Poder contar su historia ahora es un fracaso. Es injusto dar voz a una heroína que ya no la tiene. La primera vez que la alzó en Haití fue en 2008. Antes lo había hecho durante 10 años en otro país castigado, esta vez en África, en Guinea Ecuatorial. Era uno de los 13.000 misioneros españoles repartidos por el mundo. En Guinea se enfrentó con su palabra al régimen de Teodoro Obiang. No soportaba la opresión e injusticia a la que el dictador guineano tenía sometido a su pueblo. Siempre se ponía al lado del más débil.
Como hizo nada más llegar a Haití. Se impuso como primer objetivo aprender la extraña lengua local del país, el criollo (mezcla de francés y dialectos africanos) usada sobre todo por la población más extremadamente humilde (el 70%).
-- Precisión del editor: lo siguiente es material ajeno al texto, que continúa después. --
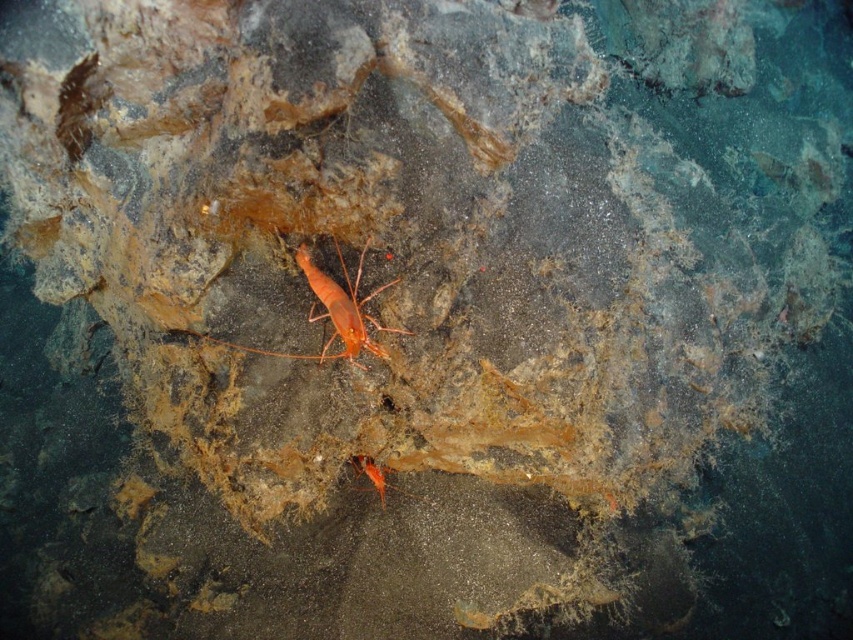 You are a marine biologist observing two orange matte shrimp in an underwater scene. The scene has a dark grayish blue rocky seabed. You need to determine which shrimp is wider. You can see the orange matte shrimp at center and the orange matte shrimp at lower center. Which one has a greater width?

The orange matte shrimp at center has a greater width than the orange matte shrimp at lower center.

You are a marine biologist observing an underwater scene. You notice an orange matte shrimp at center. If you want to collect a sample from it using a tool that has a maximum reach of 1.4 meters, will you be able to do so?

The orange matte shrimp at center is 1.50 meters away from the viewer. Since the tool has a maximum reach of 1.4 meters, it is insufficient to collect the sample from the shrimp. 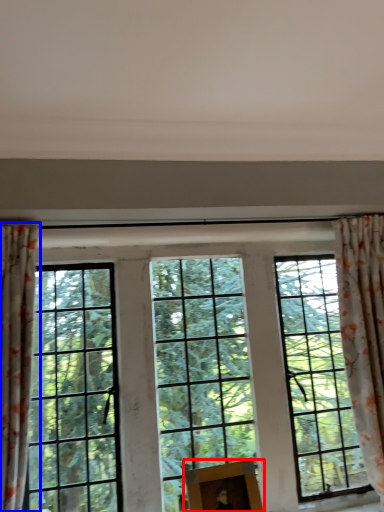 Question: Which object appears farthest to the camera in this image, picture frame (highlighted by a red box) or curtain (highlighted by a blue box)?

Choices:
 (A) picture frame
 (B) curtain

Answer: (A) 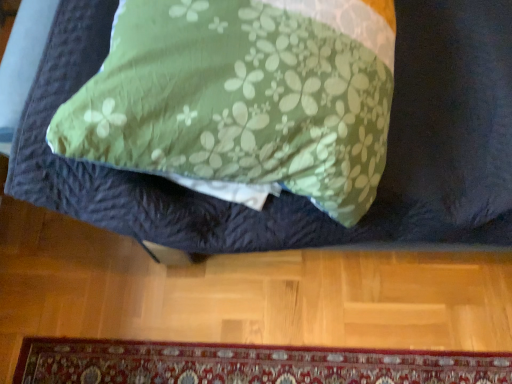 This screenshot has height=384, width=512. Find the location of `carpeted mat at lower center`. carpeted mat at lower center is located at coordinates (246, 364).

What do you see at coordinates (246, 364) in the screenshot? This screenshot has width=512, height=384. I see `carpeted mat at lower center` at bounding box center [246, 364].

Measure the distance between green floral fabric at center and camera.

They are 24.38 inches apart.

What do you see at coordinates (288, 192) in the screenshot? I see `green floral fabric at center` at bounding box center [288, 192].

Find the location of a particular element. The height and width of the screenshot is (384, 512). green floral fabric at center is located at coordinates (288, 192).

This screenshot has width=512, height=384. I want to click on carpeted mat at lower center, so pyautogui.click(x=246, y=364).

Considering the relative positions of green floral fabric at center and carpeted mat at lower center in the image provided, is green floral fabric at center to the left of carpeted mat at lower center from the viewer's perspective?

No, green floral fabric at center is not to the left of carpeted mat at lower center.

Is green floral fabric at center closer to the viewer compared to carpeted mat at lower center?

Yes, green floral fabric at center is closer to the camera.

Is point (449, 185) in front of point (223, 367)?

Yes.

From the image's perspective, which object appears higher, green floral fabric at center or carpeted mat at lower center?

green floral fabric at center, from the image's perspective.

From a real-world perspective, is green floral fabric at center positioned above or below carpeted mat at lower center?

green floral fabric at center is above carpeted mat at lower center.

Based on the photo, does green floral fabric at center have a greater width compared to carpeted mat at lower center?

Correct, the width of green floral fabric at center exceeds that of carpeted mat at lower center.

Based on the photo, considering the relative sizes of green floral fabric at center and carpeted mat at lower center in the image provided, is green floral fabric at center taller than carpeted mat at lower center?

Yes, green floral fabric at center is taller than carpeted mat at lower center.

Can you confirm if green floral fabric at center is smaller than carpeted mat at lower center?

No, green floral fabric at center is not smaller than carpeted mat at lower center.

Is carpeted mat at lower center completely or partially inside green floral fabric at center?

Actually, carpeted mat at lower center is outside green floral fabric at center.

Are green floral fabric at center and carpeted mat at lower center located far from each other?

Actually, green floral fabric at center and carpeted mat at lower center are a little close together.

Is green floral fabric at center oriented away from carpeted mat at lower center?

No, carpeted mat at lower center is not at the back of green floral fabric at center.

How much distance is there between green floral fabric at center and carpeted mat at lower center?

25.01 inches.

You are a GUI agent. You are given a task and a screenshot of the screen. Output one action in this format:
    pyautogui.click(x=<x>, y=<y>)
    Task: Click on the furniture above the carpeted mat at lower center (from the image's perspective)
    
    Given the screenshot: What is the action you would take?
    pyautogui.click(x=288, y=192)

Does carpeted mat at lower center appear on the left side of green floral fabric at center?

Indeed, carpeted mat at lower center is positioned on the left side of green floral fabric at center.

Which is behind, carpeted mat at lower center or green floral fabric at center?

carpeted mat at lower center is further away from the camera.

Is point (214, 360) positioned after point (17, 180)?

That is True.

From the image's perspective, would you say carpeted mat at lower center is shown under green floral fabric at center?

Correct, carpeted mat at lower center appears lower than green floral fabric at center in the image.

From a real-world perspective, is carpeted mat at lower center positioned under green floral fabric at center based on gravity?

Yes.

Which of these two, carpeted mat at lower center or green floral fabric at center, is wider?

With larger width is green floral fabric at center.

From their relative heights in the image, would you say carpeted mat at lower center is taller or shorter than green floral fabric at center?

Clearly, carpeted mat at lower center is shorter compared to green floral fabric at center.

Who is bigger, carpeted mat at lower center or green floral fabric at center?

green floral fabric at center is bigger.

Consider the image. Do you think carpeted mat at lower center is within green floral fabric at center, or outside of it?

carpeted mat at lower center exists outside the volume of green floral fabric at center.

Is carpeted mat at lower center with green floral fabric at center?

No, carpeted mat at lower center is not touching green floral fabric at center.

Looking at this image, is carpeted mat at lower center looking in the opposite direction of green floral fabric at center?

No, carpeted mat at lower center is not facing away from green floral fabric at center.

How different are the orientations of carpeted mat at lower center and green floral fabric at center in degrees?

They differ by 90.7 degrees in their facing directions.

How far apart are carpeted mat at lower center and green floral fabric at center?

carpeted mat at lower center and green floral fabric at center are 25.01 inches apart.

You are a GUI agent. You are given a task and a screenshot of the screen. Output one action in this format:
    pyautogui.click(x=<x>, y=<y>)
    Task: Click on the furniture in front of the carpeted mat at lower center
    
    Given the screenshot: What is the action you would take?
    pyautogui.click(x=288, y=192)

Image resolution: width=512 pixels, height=384 pixels. What are the coordinates of `mat below the green floral fabric at center (from a real-world perspective)` in the screenshot? It's located at (246, 364).

This screenshot has height=384, width=512. I want to click on furniture above the carpeted mat at lower center (from the image's perspective), so click(288, 192). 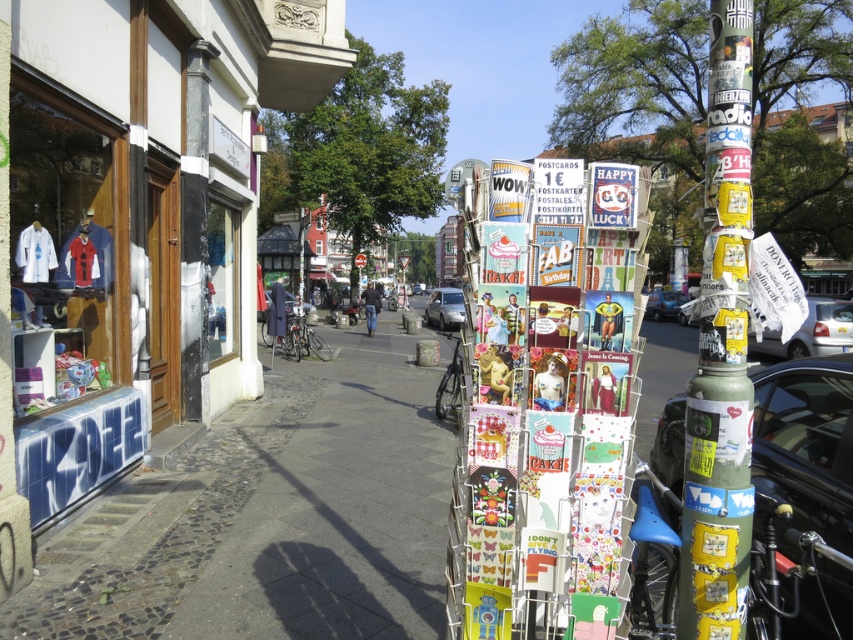 Can you confirm if cobblestone pavement at lower left is smaller than metallic green car at right?

Actually, cobblestone pavement at lower left might be larger than metallic green car at right.

Which is more to the left, cobblestone pavement at lower left or metallic green car at right?

cobblestone pavement at lower left

Identify the location of cobblestone pavement at lower left. pyautogui.click(x=274, y=516).

Find the location of a particular element. The width and height of the screenshot is (853, 640). cobblestone pavement at lower left is located at coordinates (274, 516).

Can you confirm if cobblestone pavement at lower left is positioned above silver metallic car at center?

No, cobblestone pavement at lower left is not above silver metallic car at center.

Which is above, cobblestone pavement at lower left or silver metallic car at center?

silver metallic car at center

Does point (344, 532) come closer to viewer compared to point (450, 312)?

That is True.

Locate an element on the screen. The image size is (853, 640). cobblestone pavement at lower left is located at coordinates (274, 516).

This screenshot has width=853, height=640. Describe the element at coordinates (720, 353) in the screenshot. I see `green textured pole at right` at that location.

Does green textured pole at right appear under white glossy car at right?

No, green textured pole at right is not below white glossy car at right.

The width and height of the screenshot is (853, 640). What do you see at coordinates (720, 353) in the screenshot? I see `green textured pole at right` at bounding box center [720, 353].

Identify the location of green textured pole at right. (720, 353). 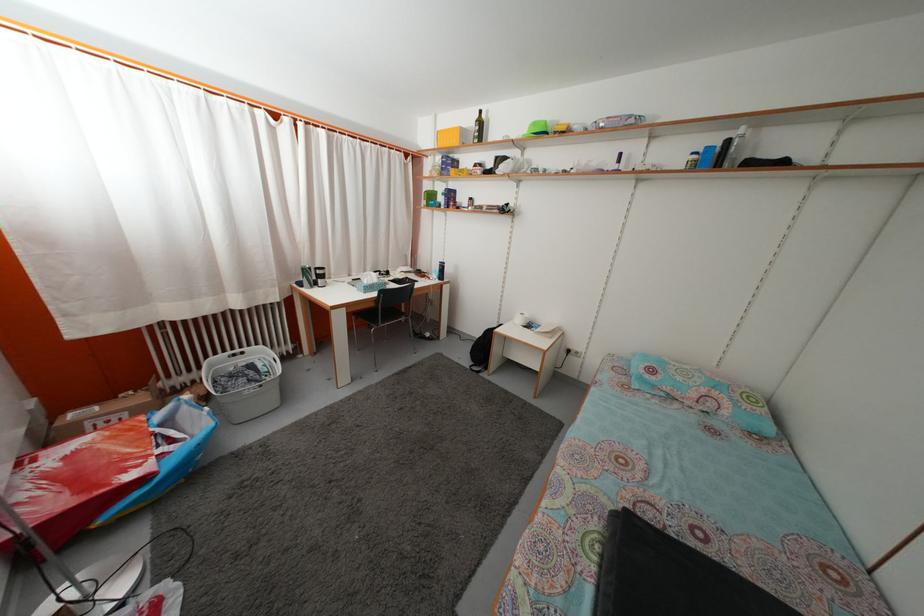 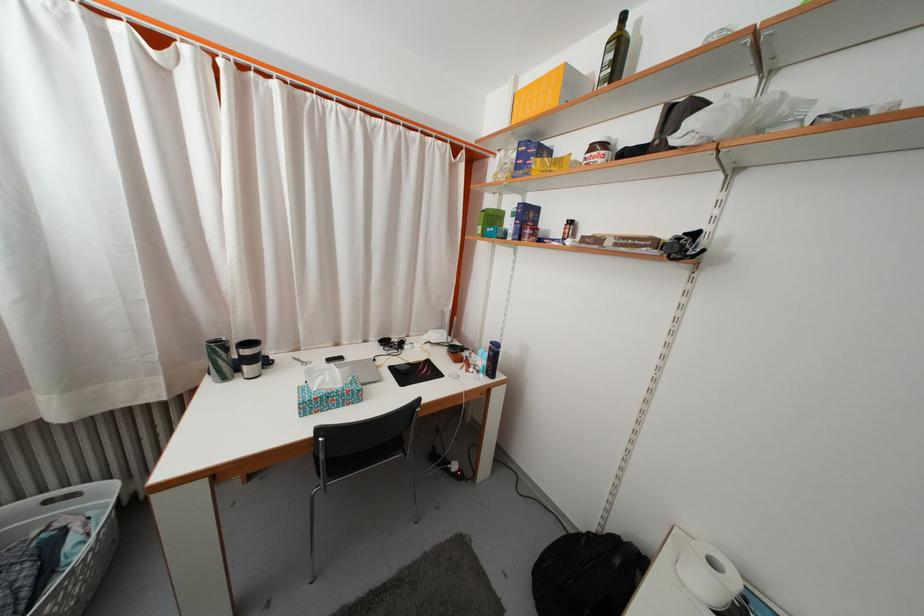 In the second image, find the point that corresponds to pixel 440 277 in the first image.

(485, 359) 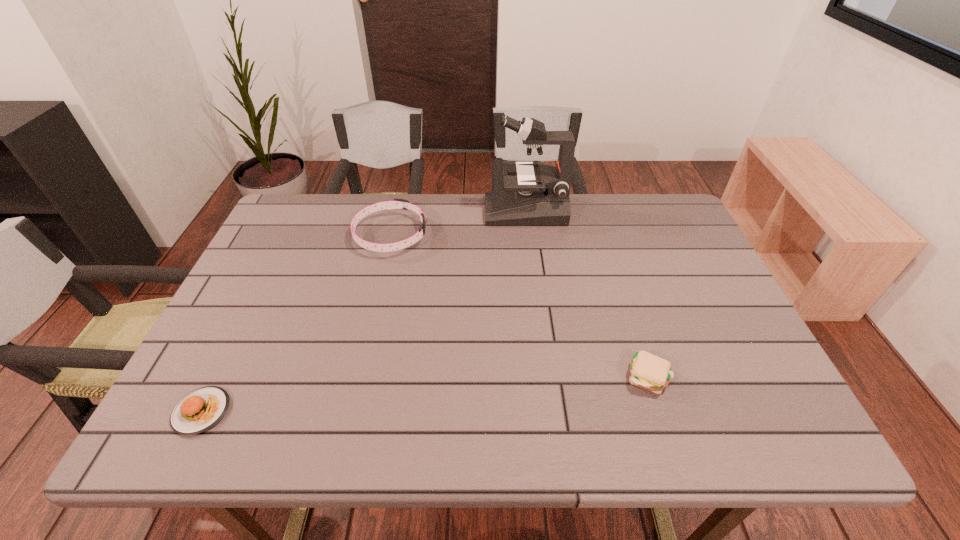 Where is `blank space located 0.130m through the eyepieces of the microscope`? Image resolution: width=960 pixels, height=540 pixels. blank space located 0.130m through the eyepieces of the microscope is located at coordinates (444, 211).

Where is `blank space located with the buckle on the dog collar`? The width and height of the screenshot is (960, 540). blank space located with the buckle on the dog collar is located at coordinates (514, 235).

Identify the location of vacant space positioned 0.320m on the back of the third tallest object. (612, 263).

You are a GUI agent. You are given a task and a screenshot of the screen. Output one action in this format:
    pyautogui.click(x=<x>, y=<y>)
    Task: Click on the vacant space located 0.330m on the right of the leftmost object
    The height and width of the screenshot is (540, 960).
    Given the screenshot: What is the action you would take?
    pyautogui.click(x=391, y=411)

Find the location of `microscope that is positioned at the far edge`. microscope that is positioned at the far edge is located at coordinates (534, 194).

Identify the location of dog collar at the far edge. The width and height of the screenshot is (960, 540). (396, 203).

The width and height of the screenshot is (960, 540). I want to click on object that is at the near edge, so click(x=201, y=409).

This screenshot has height=540, width=960. Find the location of `object located at the left edge`. object located at the left edge is located at coordinates (201, 409).

Locate an element on the screen. Image resolution: width=960 pixels, height=540 pixels. object located at the near left corner is located at coordinates (201, 409).

The width and height of the screenshot is (960, 540). In order to click on vacant space at the far edge in this screenshot , I will do `click(589, 207)`. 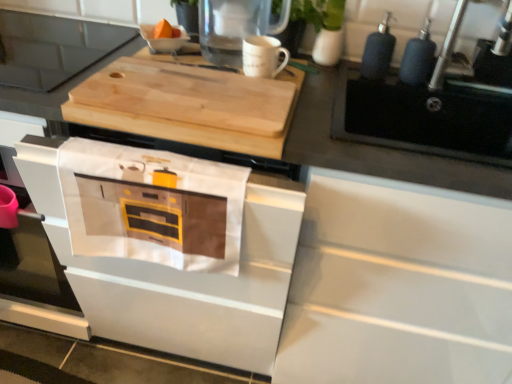 Question: Does white cotton towel at lower center appear on the right side of metallic silver faucet at upper right?

Choices:
 (A) yes
 (B) no

Answer: (B)

Question: Is white cotton towel at lower center positioned beyond the bounds of metallic silver faucet at upper right?

Choices:
 (A) yes
 (B) no

Answer: (A)

Question: Could you tell me if white cotton towel at lower center is facing metallic silver faucet at upper right?

Choices:
 (A) yes
 (B) no

Answer: (B)

Question: Is white cotton towel at lower center turned away from metallic silver faucet at upper right?

Choices:
 (A) yes
 (B) no

Answer: (B)

Question: Is the position of white cotton towel at lower center more distant than that of metallic silver faucet at upper right?

Choices:
 (A) no
 (B) yes

Answer: (A)

Question: Visually, is wooden cutting board at upper center positioned to the left or to the right of clear glass pitcher at upper center?

Choices:
 (A) right
 (B) left

Answer: (B)

Question: Is point (53, 66) positioned closer to the camera than point (234, 11)?

Choices:
 (A) farther
 (B) closer

Answer: (A)

Question: Considering the positions of wooden cutting board at upper center and clear glass pitcher at upper center in the image, is wooden cutting board at upper center taller or shorter than clear glass pitcher at upper center?

Choices:
 (A) tall
 (B) short

Answer: (B)

Question: Looking at the image, does wooden cutting board at upper center seem bigger or smaller compared to clear glass pitcher at upper center?

Choices:
 (A) small
 (B) big

Answer: (B)

Question: From the image's perspective, is natural wood cutting board at upper center located above or below white matte oven at center?

Choices:
 (A) below
 (B) above

Answer: (B)

Question: Does point (223, 105) appear closer or farther from the camera than point (89, 198)?

Choices:
 (A) farther
 (B) closer

Answer: (A)

Question: Looking at their shapes, would you say natural wood cutting board at upper center is wider or thinner than white matte oven at center?

Choices:
 (A) thin
 (B) wide

Answer: (A)

Question: Choose the correct answer: Is natural wood cutting board at upper center inside white matte oven at center or outside it?

Choices:
 (A) inside
 (B) outside

Answer: (B)

Question: Is white cotton towel at lower center spatially inside wooden cutting board at upper center, or outside of it?

Choices:
 (A) inside
 (B) outside

Answer: (B)

Question: In the image, is white cotton towel at lower center positioned in front of or behind wooden cutting board at upper center?

Choices:
 (A) behind
 (B) front

Answer: (B) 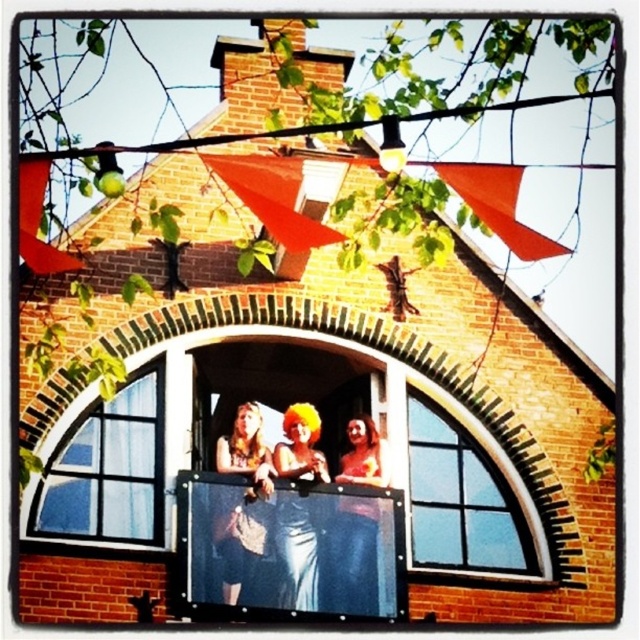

Isabel sabía que para relacionarse con los pobres era imprescindible hablar bien su idioma. El francés le bastaba para defenderse entre ricos y autoridades.
Su misión durante los dos primeros años fue recorrer con una ambulancia móvil los poblados más desolados del país para vacunar a los niños. La religiosa era enfermera. Terminó la carrera en Barcelona tras acabar el noviciado en Madrid. También estudió Magisterio y se licenció años después en Psicopedagogía. Por eso daba clases a los niños en Puerto Príncipe y formaba a los profesores.